Review: Tank Girl, Vol. 1

Tank Girl, Vol. 1 Tank Girl, Vol. 1 by Jamie Hewlett
My rating: 5 of 5 stars

Tank Girl should have been in my life probably from birth, but somehow I didn't see the movie until about a year ago, and just got around to making my way through the comics. It's a post-apocalypse tale in the style of Mad Max: lots of loosely-connected tales with an 80s punk aesthetic about zooming around the Australian wilderness in a trademark vehicle with few connections to others, giving zero fucks. They could even be in the same universe. Tank Girl, though, is spastic, spontaneous, and thoughtless where Max is deliberate and methodical, always with one eye toward the future. Tank Girl is also much more lighthearted; whether it's a warehouse full of beer, Tank Girl's life, or the whole world at stake, you know that somehow she'll pull through. It makes both the movie and the comics incredibly fun to experience.

Tank Girl, Volume 1 is a collection of the first several runs of Tank Girl, accompanied by commentary from the authors that frame Tank Girl's origins and development. I'm probably in the minority on this, but sometimes I wish all books came with a retrospective letter from the author (or an informed editor) that give some context or history for the work. In this case, the foreward gave me notice of the various inspirations for Tank Girl, told me how the character developed to the point where she got her own story, and discussed the styles of each of the creators, which allowed me to trace various artists' and writers' contributions.
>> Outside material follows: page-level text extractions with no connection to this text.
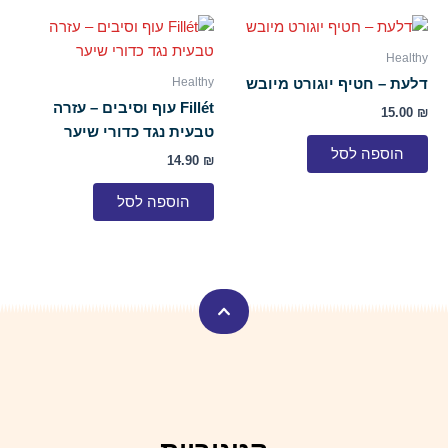
Healthy
Healthy
דלעת – חטיף יוגורט מיובש
Fillét עוף וסיבים – עזרה
15.00
₪
טבעית נגד כדורי שיער
הוספה לסל
14.90
₪
הוספה לסל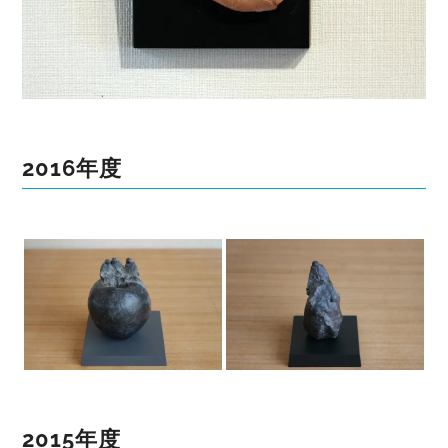
2016年度
2015年度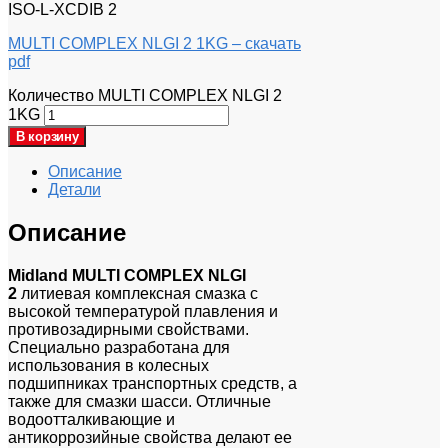
ISO-L-XCDIB 2
MULTI COMPLEX NLGI 2 1KG – скачать
pdf
Количество MULTI COMPLEX NLGI 2
1KG
В корзину
Описание
Детали
Описание
Midland MULTI COMPLEX NLGI
2
литиевая комплексная смазка с
высокой температурой плавления и
противозадирными свойствами.
Специально разработана для
использования в колесных
подшипниках транспортных средств, а
также для смазки шасси. Отличные
водоотталкивающие и
антикоррозийные свойства делают ее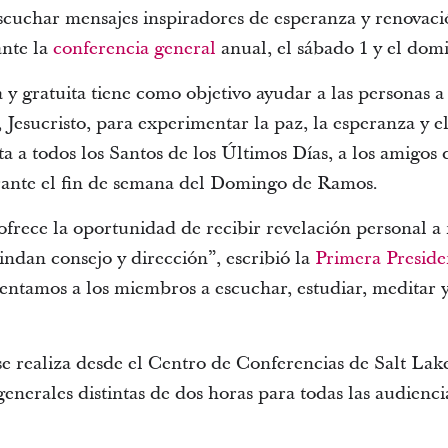
scuchar mensajes inspiradores de esperanza y renovaci
ante la
conferencia general
anual, el sábado 1 y el domi
a y gratuita tiene como objetivo ayudar a las personas a
 Jesucristo, para experimentar la paz, la esperanza y e
ita a todos los Santos de los Últimos Días, a los amigos 
urante el fin de semana del Domingo de Ramos.
ofrece la oportunidad de recibir revelación personal a
rindan consejo y dirección”, escribió la
Primera Preside
lentamos a los miembros a escuchar, estudiar, meditar y
e realiza desde el Centro de Conferencias de Salt Lak
generales distintas de dos horas para todas las audiencia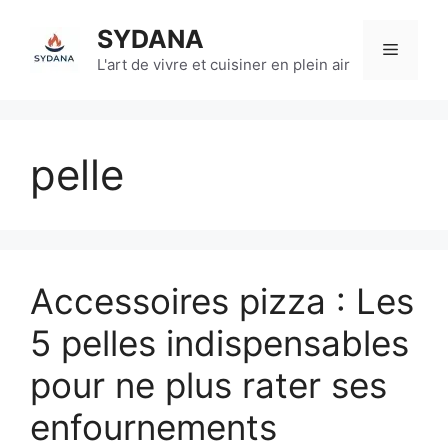
Aller
SYDANA
au
Menu
contenu
L'art de vivre et cuisiner en plein air
pelle
Accessoires pizza : Les
5 pelles indispensables
pour ne plus rater ses
enfournements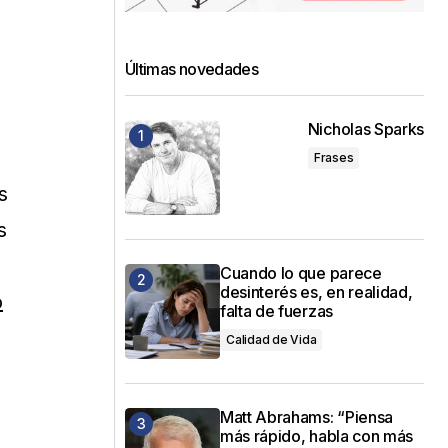
Últimas novedades
u
Nicholas Sparks
Frases
s
s
Cuando lo que parece
desinterés es, en realidad,
o
falta de fuerzas
Calidad de Vida
Matt Abrahams: “Piensa
más rápido, habla con más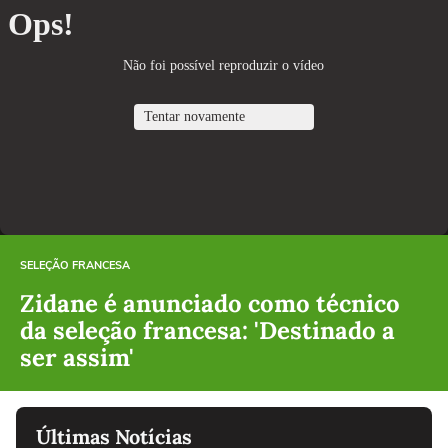
SELEÇÃO FRANCESA
Zidane é anunciado como técnico
da seleção francesa: 'Destinado a
ser assim'
Últimas Notícias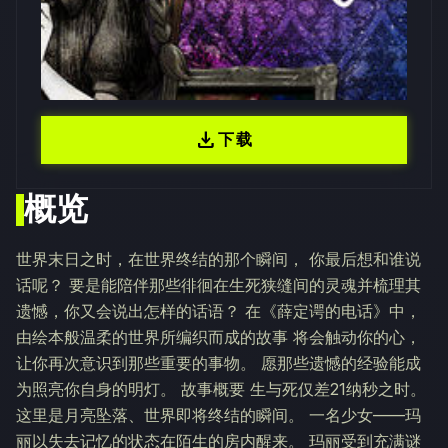
download
下载
概览
世界末日之时，在世界终结的那个瞬间， 你最后想和谁说
话呢？ 要是能陪伴那些徘徊在生死狭缝间的灵魂并梳理其
遗憾，你又会说出怎样的话语？ 在《薛定谔的电话》中，
由绘本般温柔的世界所编织而成的故事 将会触动你的心，
让你再次意识到那些重要的事物。 愿那些遗憾的经验能成
为照亮你自身的明灯。 故事概要 生与死仅差21纳秒之时。
这里是月亮坠落、世界即将终结的瞬间。 一名少女——玛
丽以失去记忆的状态在陌生的房内醒来。 玛丽受到充满谜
For the most part in Volume 1, each issue was its own, self-contained story. Tank Girl fucks up a rare mission from what I presume is the post-apocalyptic Australian government in the first story, liberates a warehouse where some cronies are stockpiling her favorite brand of beer in another, and (possibly my favorite) teams up with her best friends Jet Girl and Sub Girl for a birthday bash in yet another. We see a lot of Booga, her on-and-off fuckbuddy/boyfriend. One of the most striking stories is one that has little Tank Girl in it at all; she appears at the end, as a mythic figure of liberation. And another (again, maybe my favorite) where her teddy bear is ruined and they have to retrieve another from the store.

The artwork develops throughout, since these are the first several issues, but from start to finish it's a blast. There isn't an inch of wasted space on the page, everything is full of in-your-face bold colors or fantastic world-building detail. I'm a sucker for comics that flesh out their world by paying close attention to their scenery and details - adding in tiny elements that don't just add visual interest but convey something about the world, about the characters. And that's something the artists do here wonderfully.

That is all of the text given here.